### Action item
Below are records to transcribe in full and unchanged; omit every picture.

Input data START

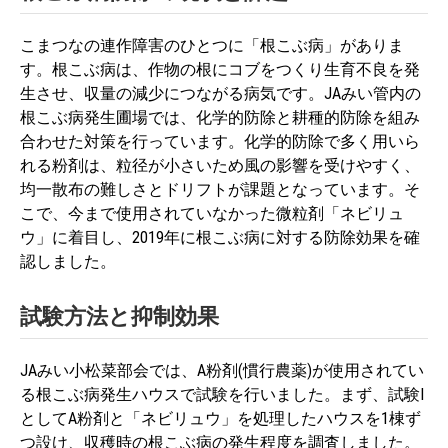
こまつなの連作障害のひとつに「根こぶ病」がありま
す。根こぶ病は、作物の根にコブをつくり生育不良を発
生させ、収量の減少につながる病気です。JAみい管内の
根こぶ病発生圃場では、化学的防除と耕種的防除を組み
合わせた対策を行っています。化学的防除で多く用いら
れる粉剤は、粒径が小さいため風の影響を受けやすく、
均一散布の難しさとドリフトが課題となっています。そ
こで、今まで使用されていなかった微粒剤「ネビリュ
ウ」に着目し、2019年に根こぶ病に対する防除効果を確
認しました。
試験方法と抑制効果
JAみい小松菜部会では、A粉剤(慣行農薬)が使用されてい
る根こぶ病発生ハウスで試験を行いました。まず、試験Ⅰ
としてA粉剤と「ネビリュウ」を処理したハウスを1棟ず
つ設け、収穫時の根こぶ病の発生程度を調査しました。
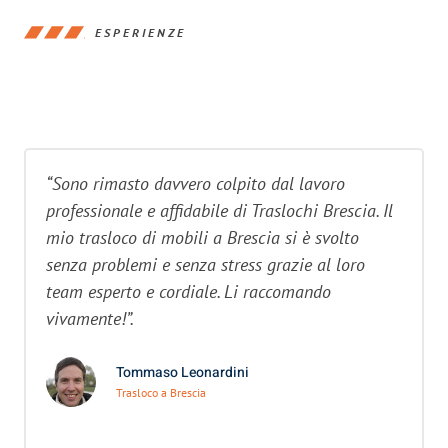
ESPERIENZE
“Sono rimasto davvero colpito dal lavoro
professionale e affidabile di Traslochi Brescia. Il
mio trasloco di mobili a Brescia si è svolto
senza problemi e senza stress grazie al loro
team esperto e cordiale. Li raccomando
vivamente!”.
Tommaso Leonardini
Trasloco a Brescia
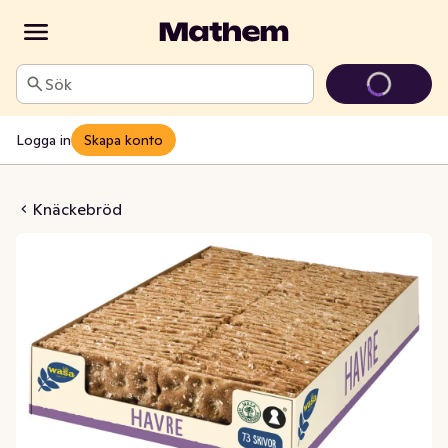
Sök
Logga in
Skapa konto
ebröd Havre
Knäckebröd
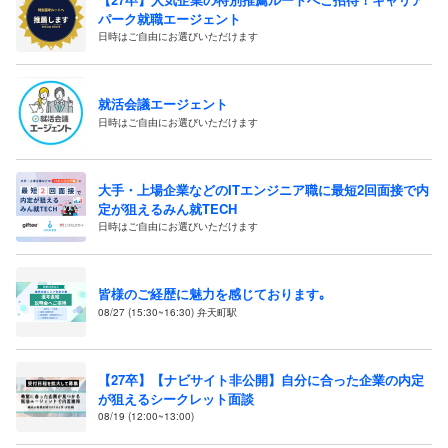
パーク就職エージェント
日時はご自由にお選びいただけます
就活会議エージェント
日時はご自由にお選びいただけます
大手・上場企業などのITエンジニア職に最短2回面接で内
定が狙えるみん就TECH
日時はご自由にお選びいただけます
皆様のご経歴に魅力を感じております｡
08/27 (15:30~16:30) 弁天町駅
【27卒】【ナビサイト非公開】自分に合った企業の内定
が狙えるシークレット面談
08/19 (12:00~13:00)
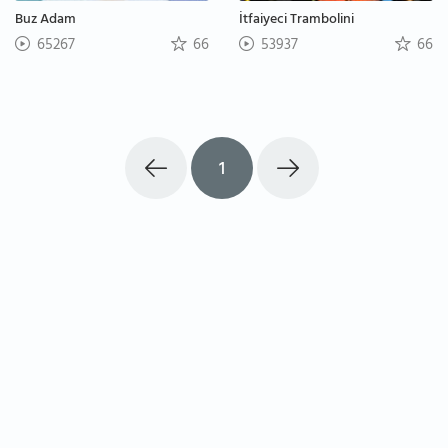
Buz Adam
İtfaiyeci Trambolini
65267
66
53937
66
1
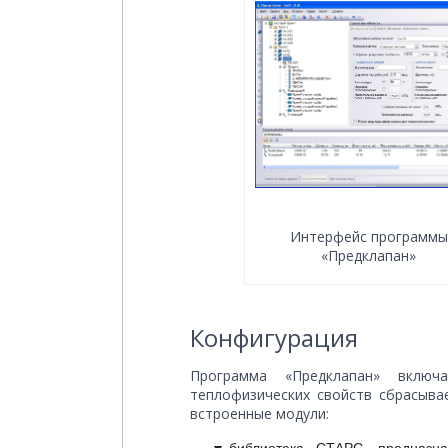
Интерфейс программы
«Предклапан»
Конфигурация
Программа «Предклапан» включ
теплофизических свойств сбрасыва
встроенные модули:
библиотека СТАРС, предназна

Input data END

### Solution to this problem
こまつなの連作障害のひとつに「根こぶ病」がありま
す。根こぶ病は、作物の根にコブをつくり生育不良を発
生させ、収量の減少につながる病気です。JAみい管内の
根こぶ病発生圃場では、化学的防除と耕種的防除を組み
合わせた対策を行っています。化学的防除で多く用いら
れる粉剤は、粒径が小さいため風の影響を受けやすく、
均一散布の難しさとドリフトが課題となっています。そ
こで、今まで使用されていなかった微粒剤「ネビリュ
ウ」に着目し、2019年に根こぶ病に対する防除効果を確
認しました。
試験方法と抑制効果
JAみい小松菜部会では、A粉剤(慣行農薬)が使用されてい
る根こぶ病発生ハウスで試験を行いました。まず、試験Ⅰ
としてA粉剤と「ネビリュウ」を処理したハウスを1棟ず
つ設け、収穫時の根こぶ病の発生程度を調査しました。
ESPERIENZE
“Sono rimasto davvero colpito dal lavoro
professionale e affidabile di Traslochi Brescia. Il
mio trasloco di mobili a Brescia si è svolto
senza problemi e senza stress grazie al loro
team esperto e cordiale. Li raccomando
vivamente!”.
Tommaso Leonardini
Trasloco a Brescia
Sök
Logga in
Skapa konto
ebröd Havre
Knäckebröd
パーク就職エージェント
日時はご自由にお選びいただけます
就活会議エージェント
日時はご自由にお選びいただけます
大手・上場企業などのITエンジニア職に最短2回面接で内
定が狙えるみん就TECH
日時はご自由にお選びいただけます
皆様のご経歴に魅力を感じております｡
08/27 (15:30~16:30) 弁天町駅
【27卒】【ナビサイト非公開】自分に合った企業の内定
が狙えるシークレット面談
08/19 (12:00~13:00)
Buz Adam
İtfaiyeci Trambolini
65267
66
53937
66
1
Интерфейс программы
«Предклапан»
Конфигурация
Программа «Предклапан» включ
теплофизических свойств сбрасыва
встроенные модули:
библиотека СТАРС, предназна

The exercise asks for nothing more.